To find out which processes use the CPU while the screen is locked, use

top -b -i > watch.txt

and lock the screen. Wait a while, then look at the file. I found out that compiz and emacs are having a lot of fun while I am away.

3

For users who has "similar" problem: It is important to distinguish if CPU usage goes up

  • when screensaver "activates" OR
  • when lock screen activates.

As far as I see from comments this can be mixed up easily (I mixed up as well for the first time).

To distuinguish:

  • in terminal run "top" (or use "system-monitor" GUI where CPU usage past is visible),
  • Press Alt-Ctrl-L (immediate screen lock),
  • wait 3-4 secs (10-20 secs for "system-monitor"),
  • unlock computer and
  • IMMEDIATELY press "q" - to quit from "top" (or just check the last minutes of CPU usage in "system-monitor")

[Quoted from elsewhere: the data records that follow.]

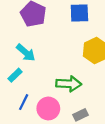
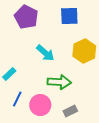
cyan arrow: (26, 53) -> (45, 53), moved

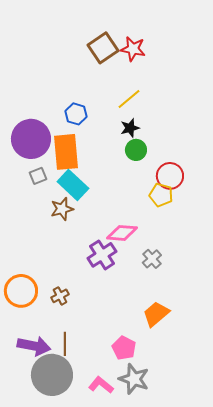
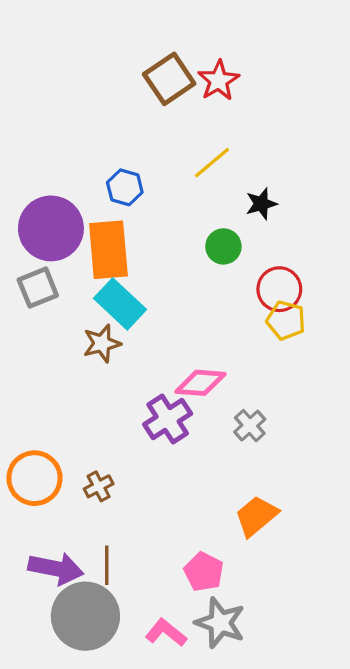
red star: (133, 49) -> (219, 81), turned 30
black star: (130, 128) -> (261, 204), moved
gray square: (38, 176) -> (38, 288), moved, size x1.4
yellow pentagon: (161, 195) -> (286, 320), moved

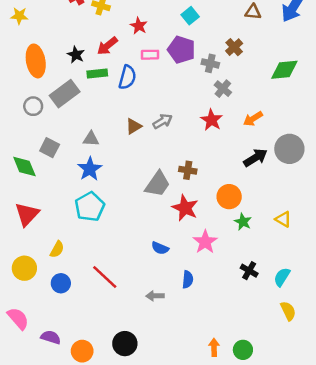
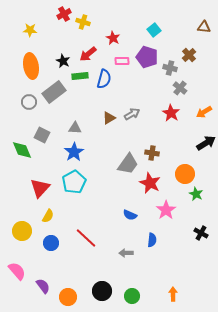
yellow star: (19, 16) -> (30, 30), moved
red triangle: (27, 214) -> (40, 188), moved
purple semicircle: (51, 337) -> (43, 286), turned 35
green circle: (243, 350) -> (132, 296), moved

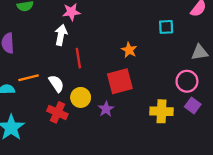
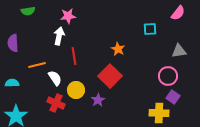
orange line: (29, 78) -> (37, 65), moved
red square: (120, 81) -> (110, 76), turned -30
yellow cross: (162, 111) -> (159, 113), moved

If there was a high CPU, you have NOTHING TO DO with screensaver, because screensaver has not activated. This is the case with my system.

I created an official Ubuntu bug, but realized there is a bug related to this, so I linked: https://bugs.launchpad.net/ubuntu/+source/compiz/+bug/1322751

I wrote down a quite brutal workaround there. Please use it if you understood what that script is doing - and it suits for you.

It seems that fairly decent Intel "Haswell" or newer CPU/GPU-s are affected.

Please tick "This bug affects you" if it is true.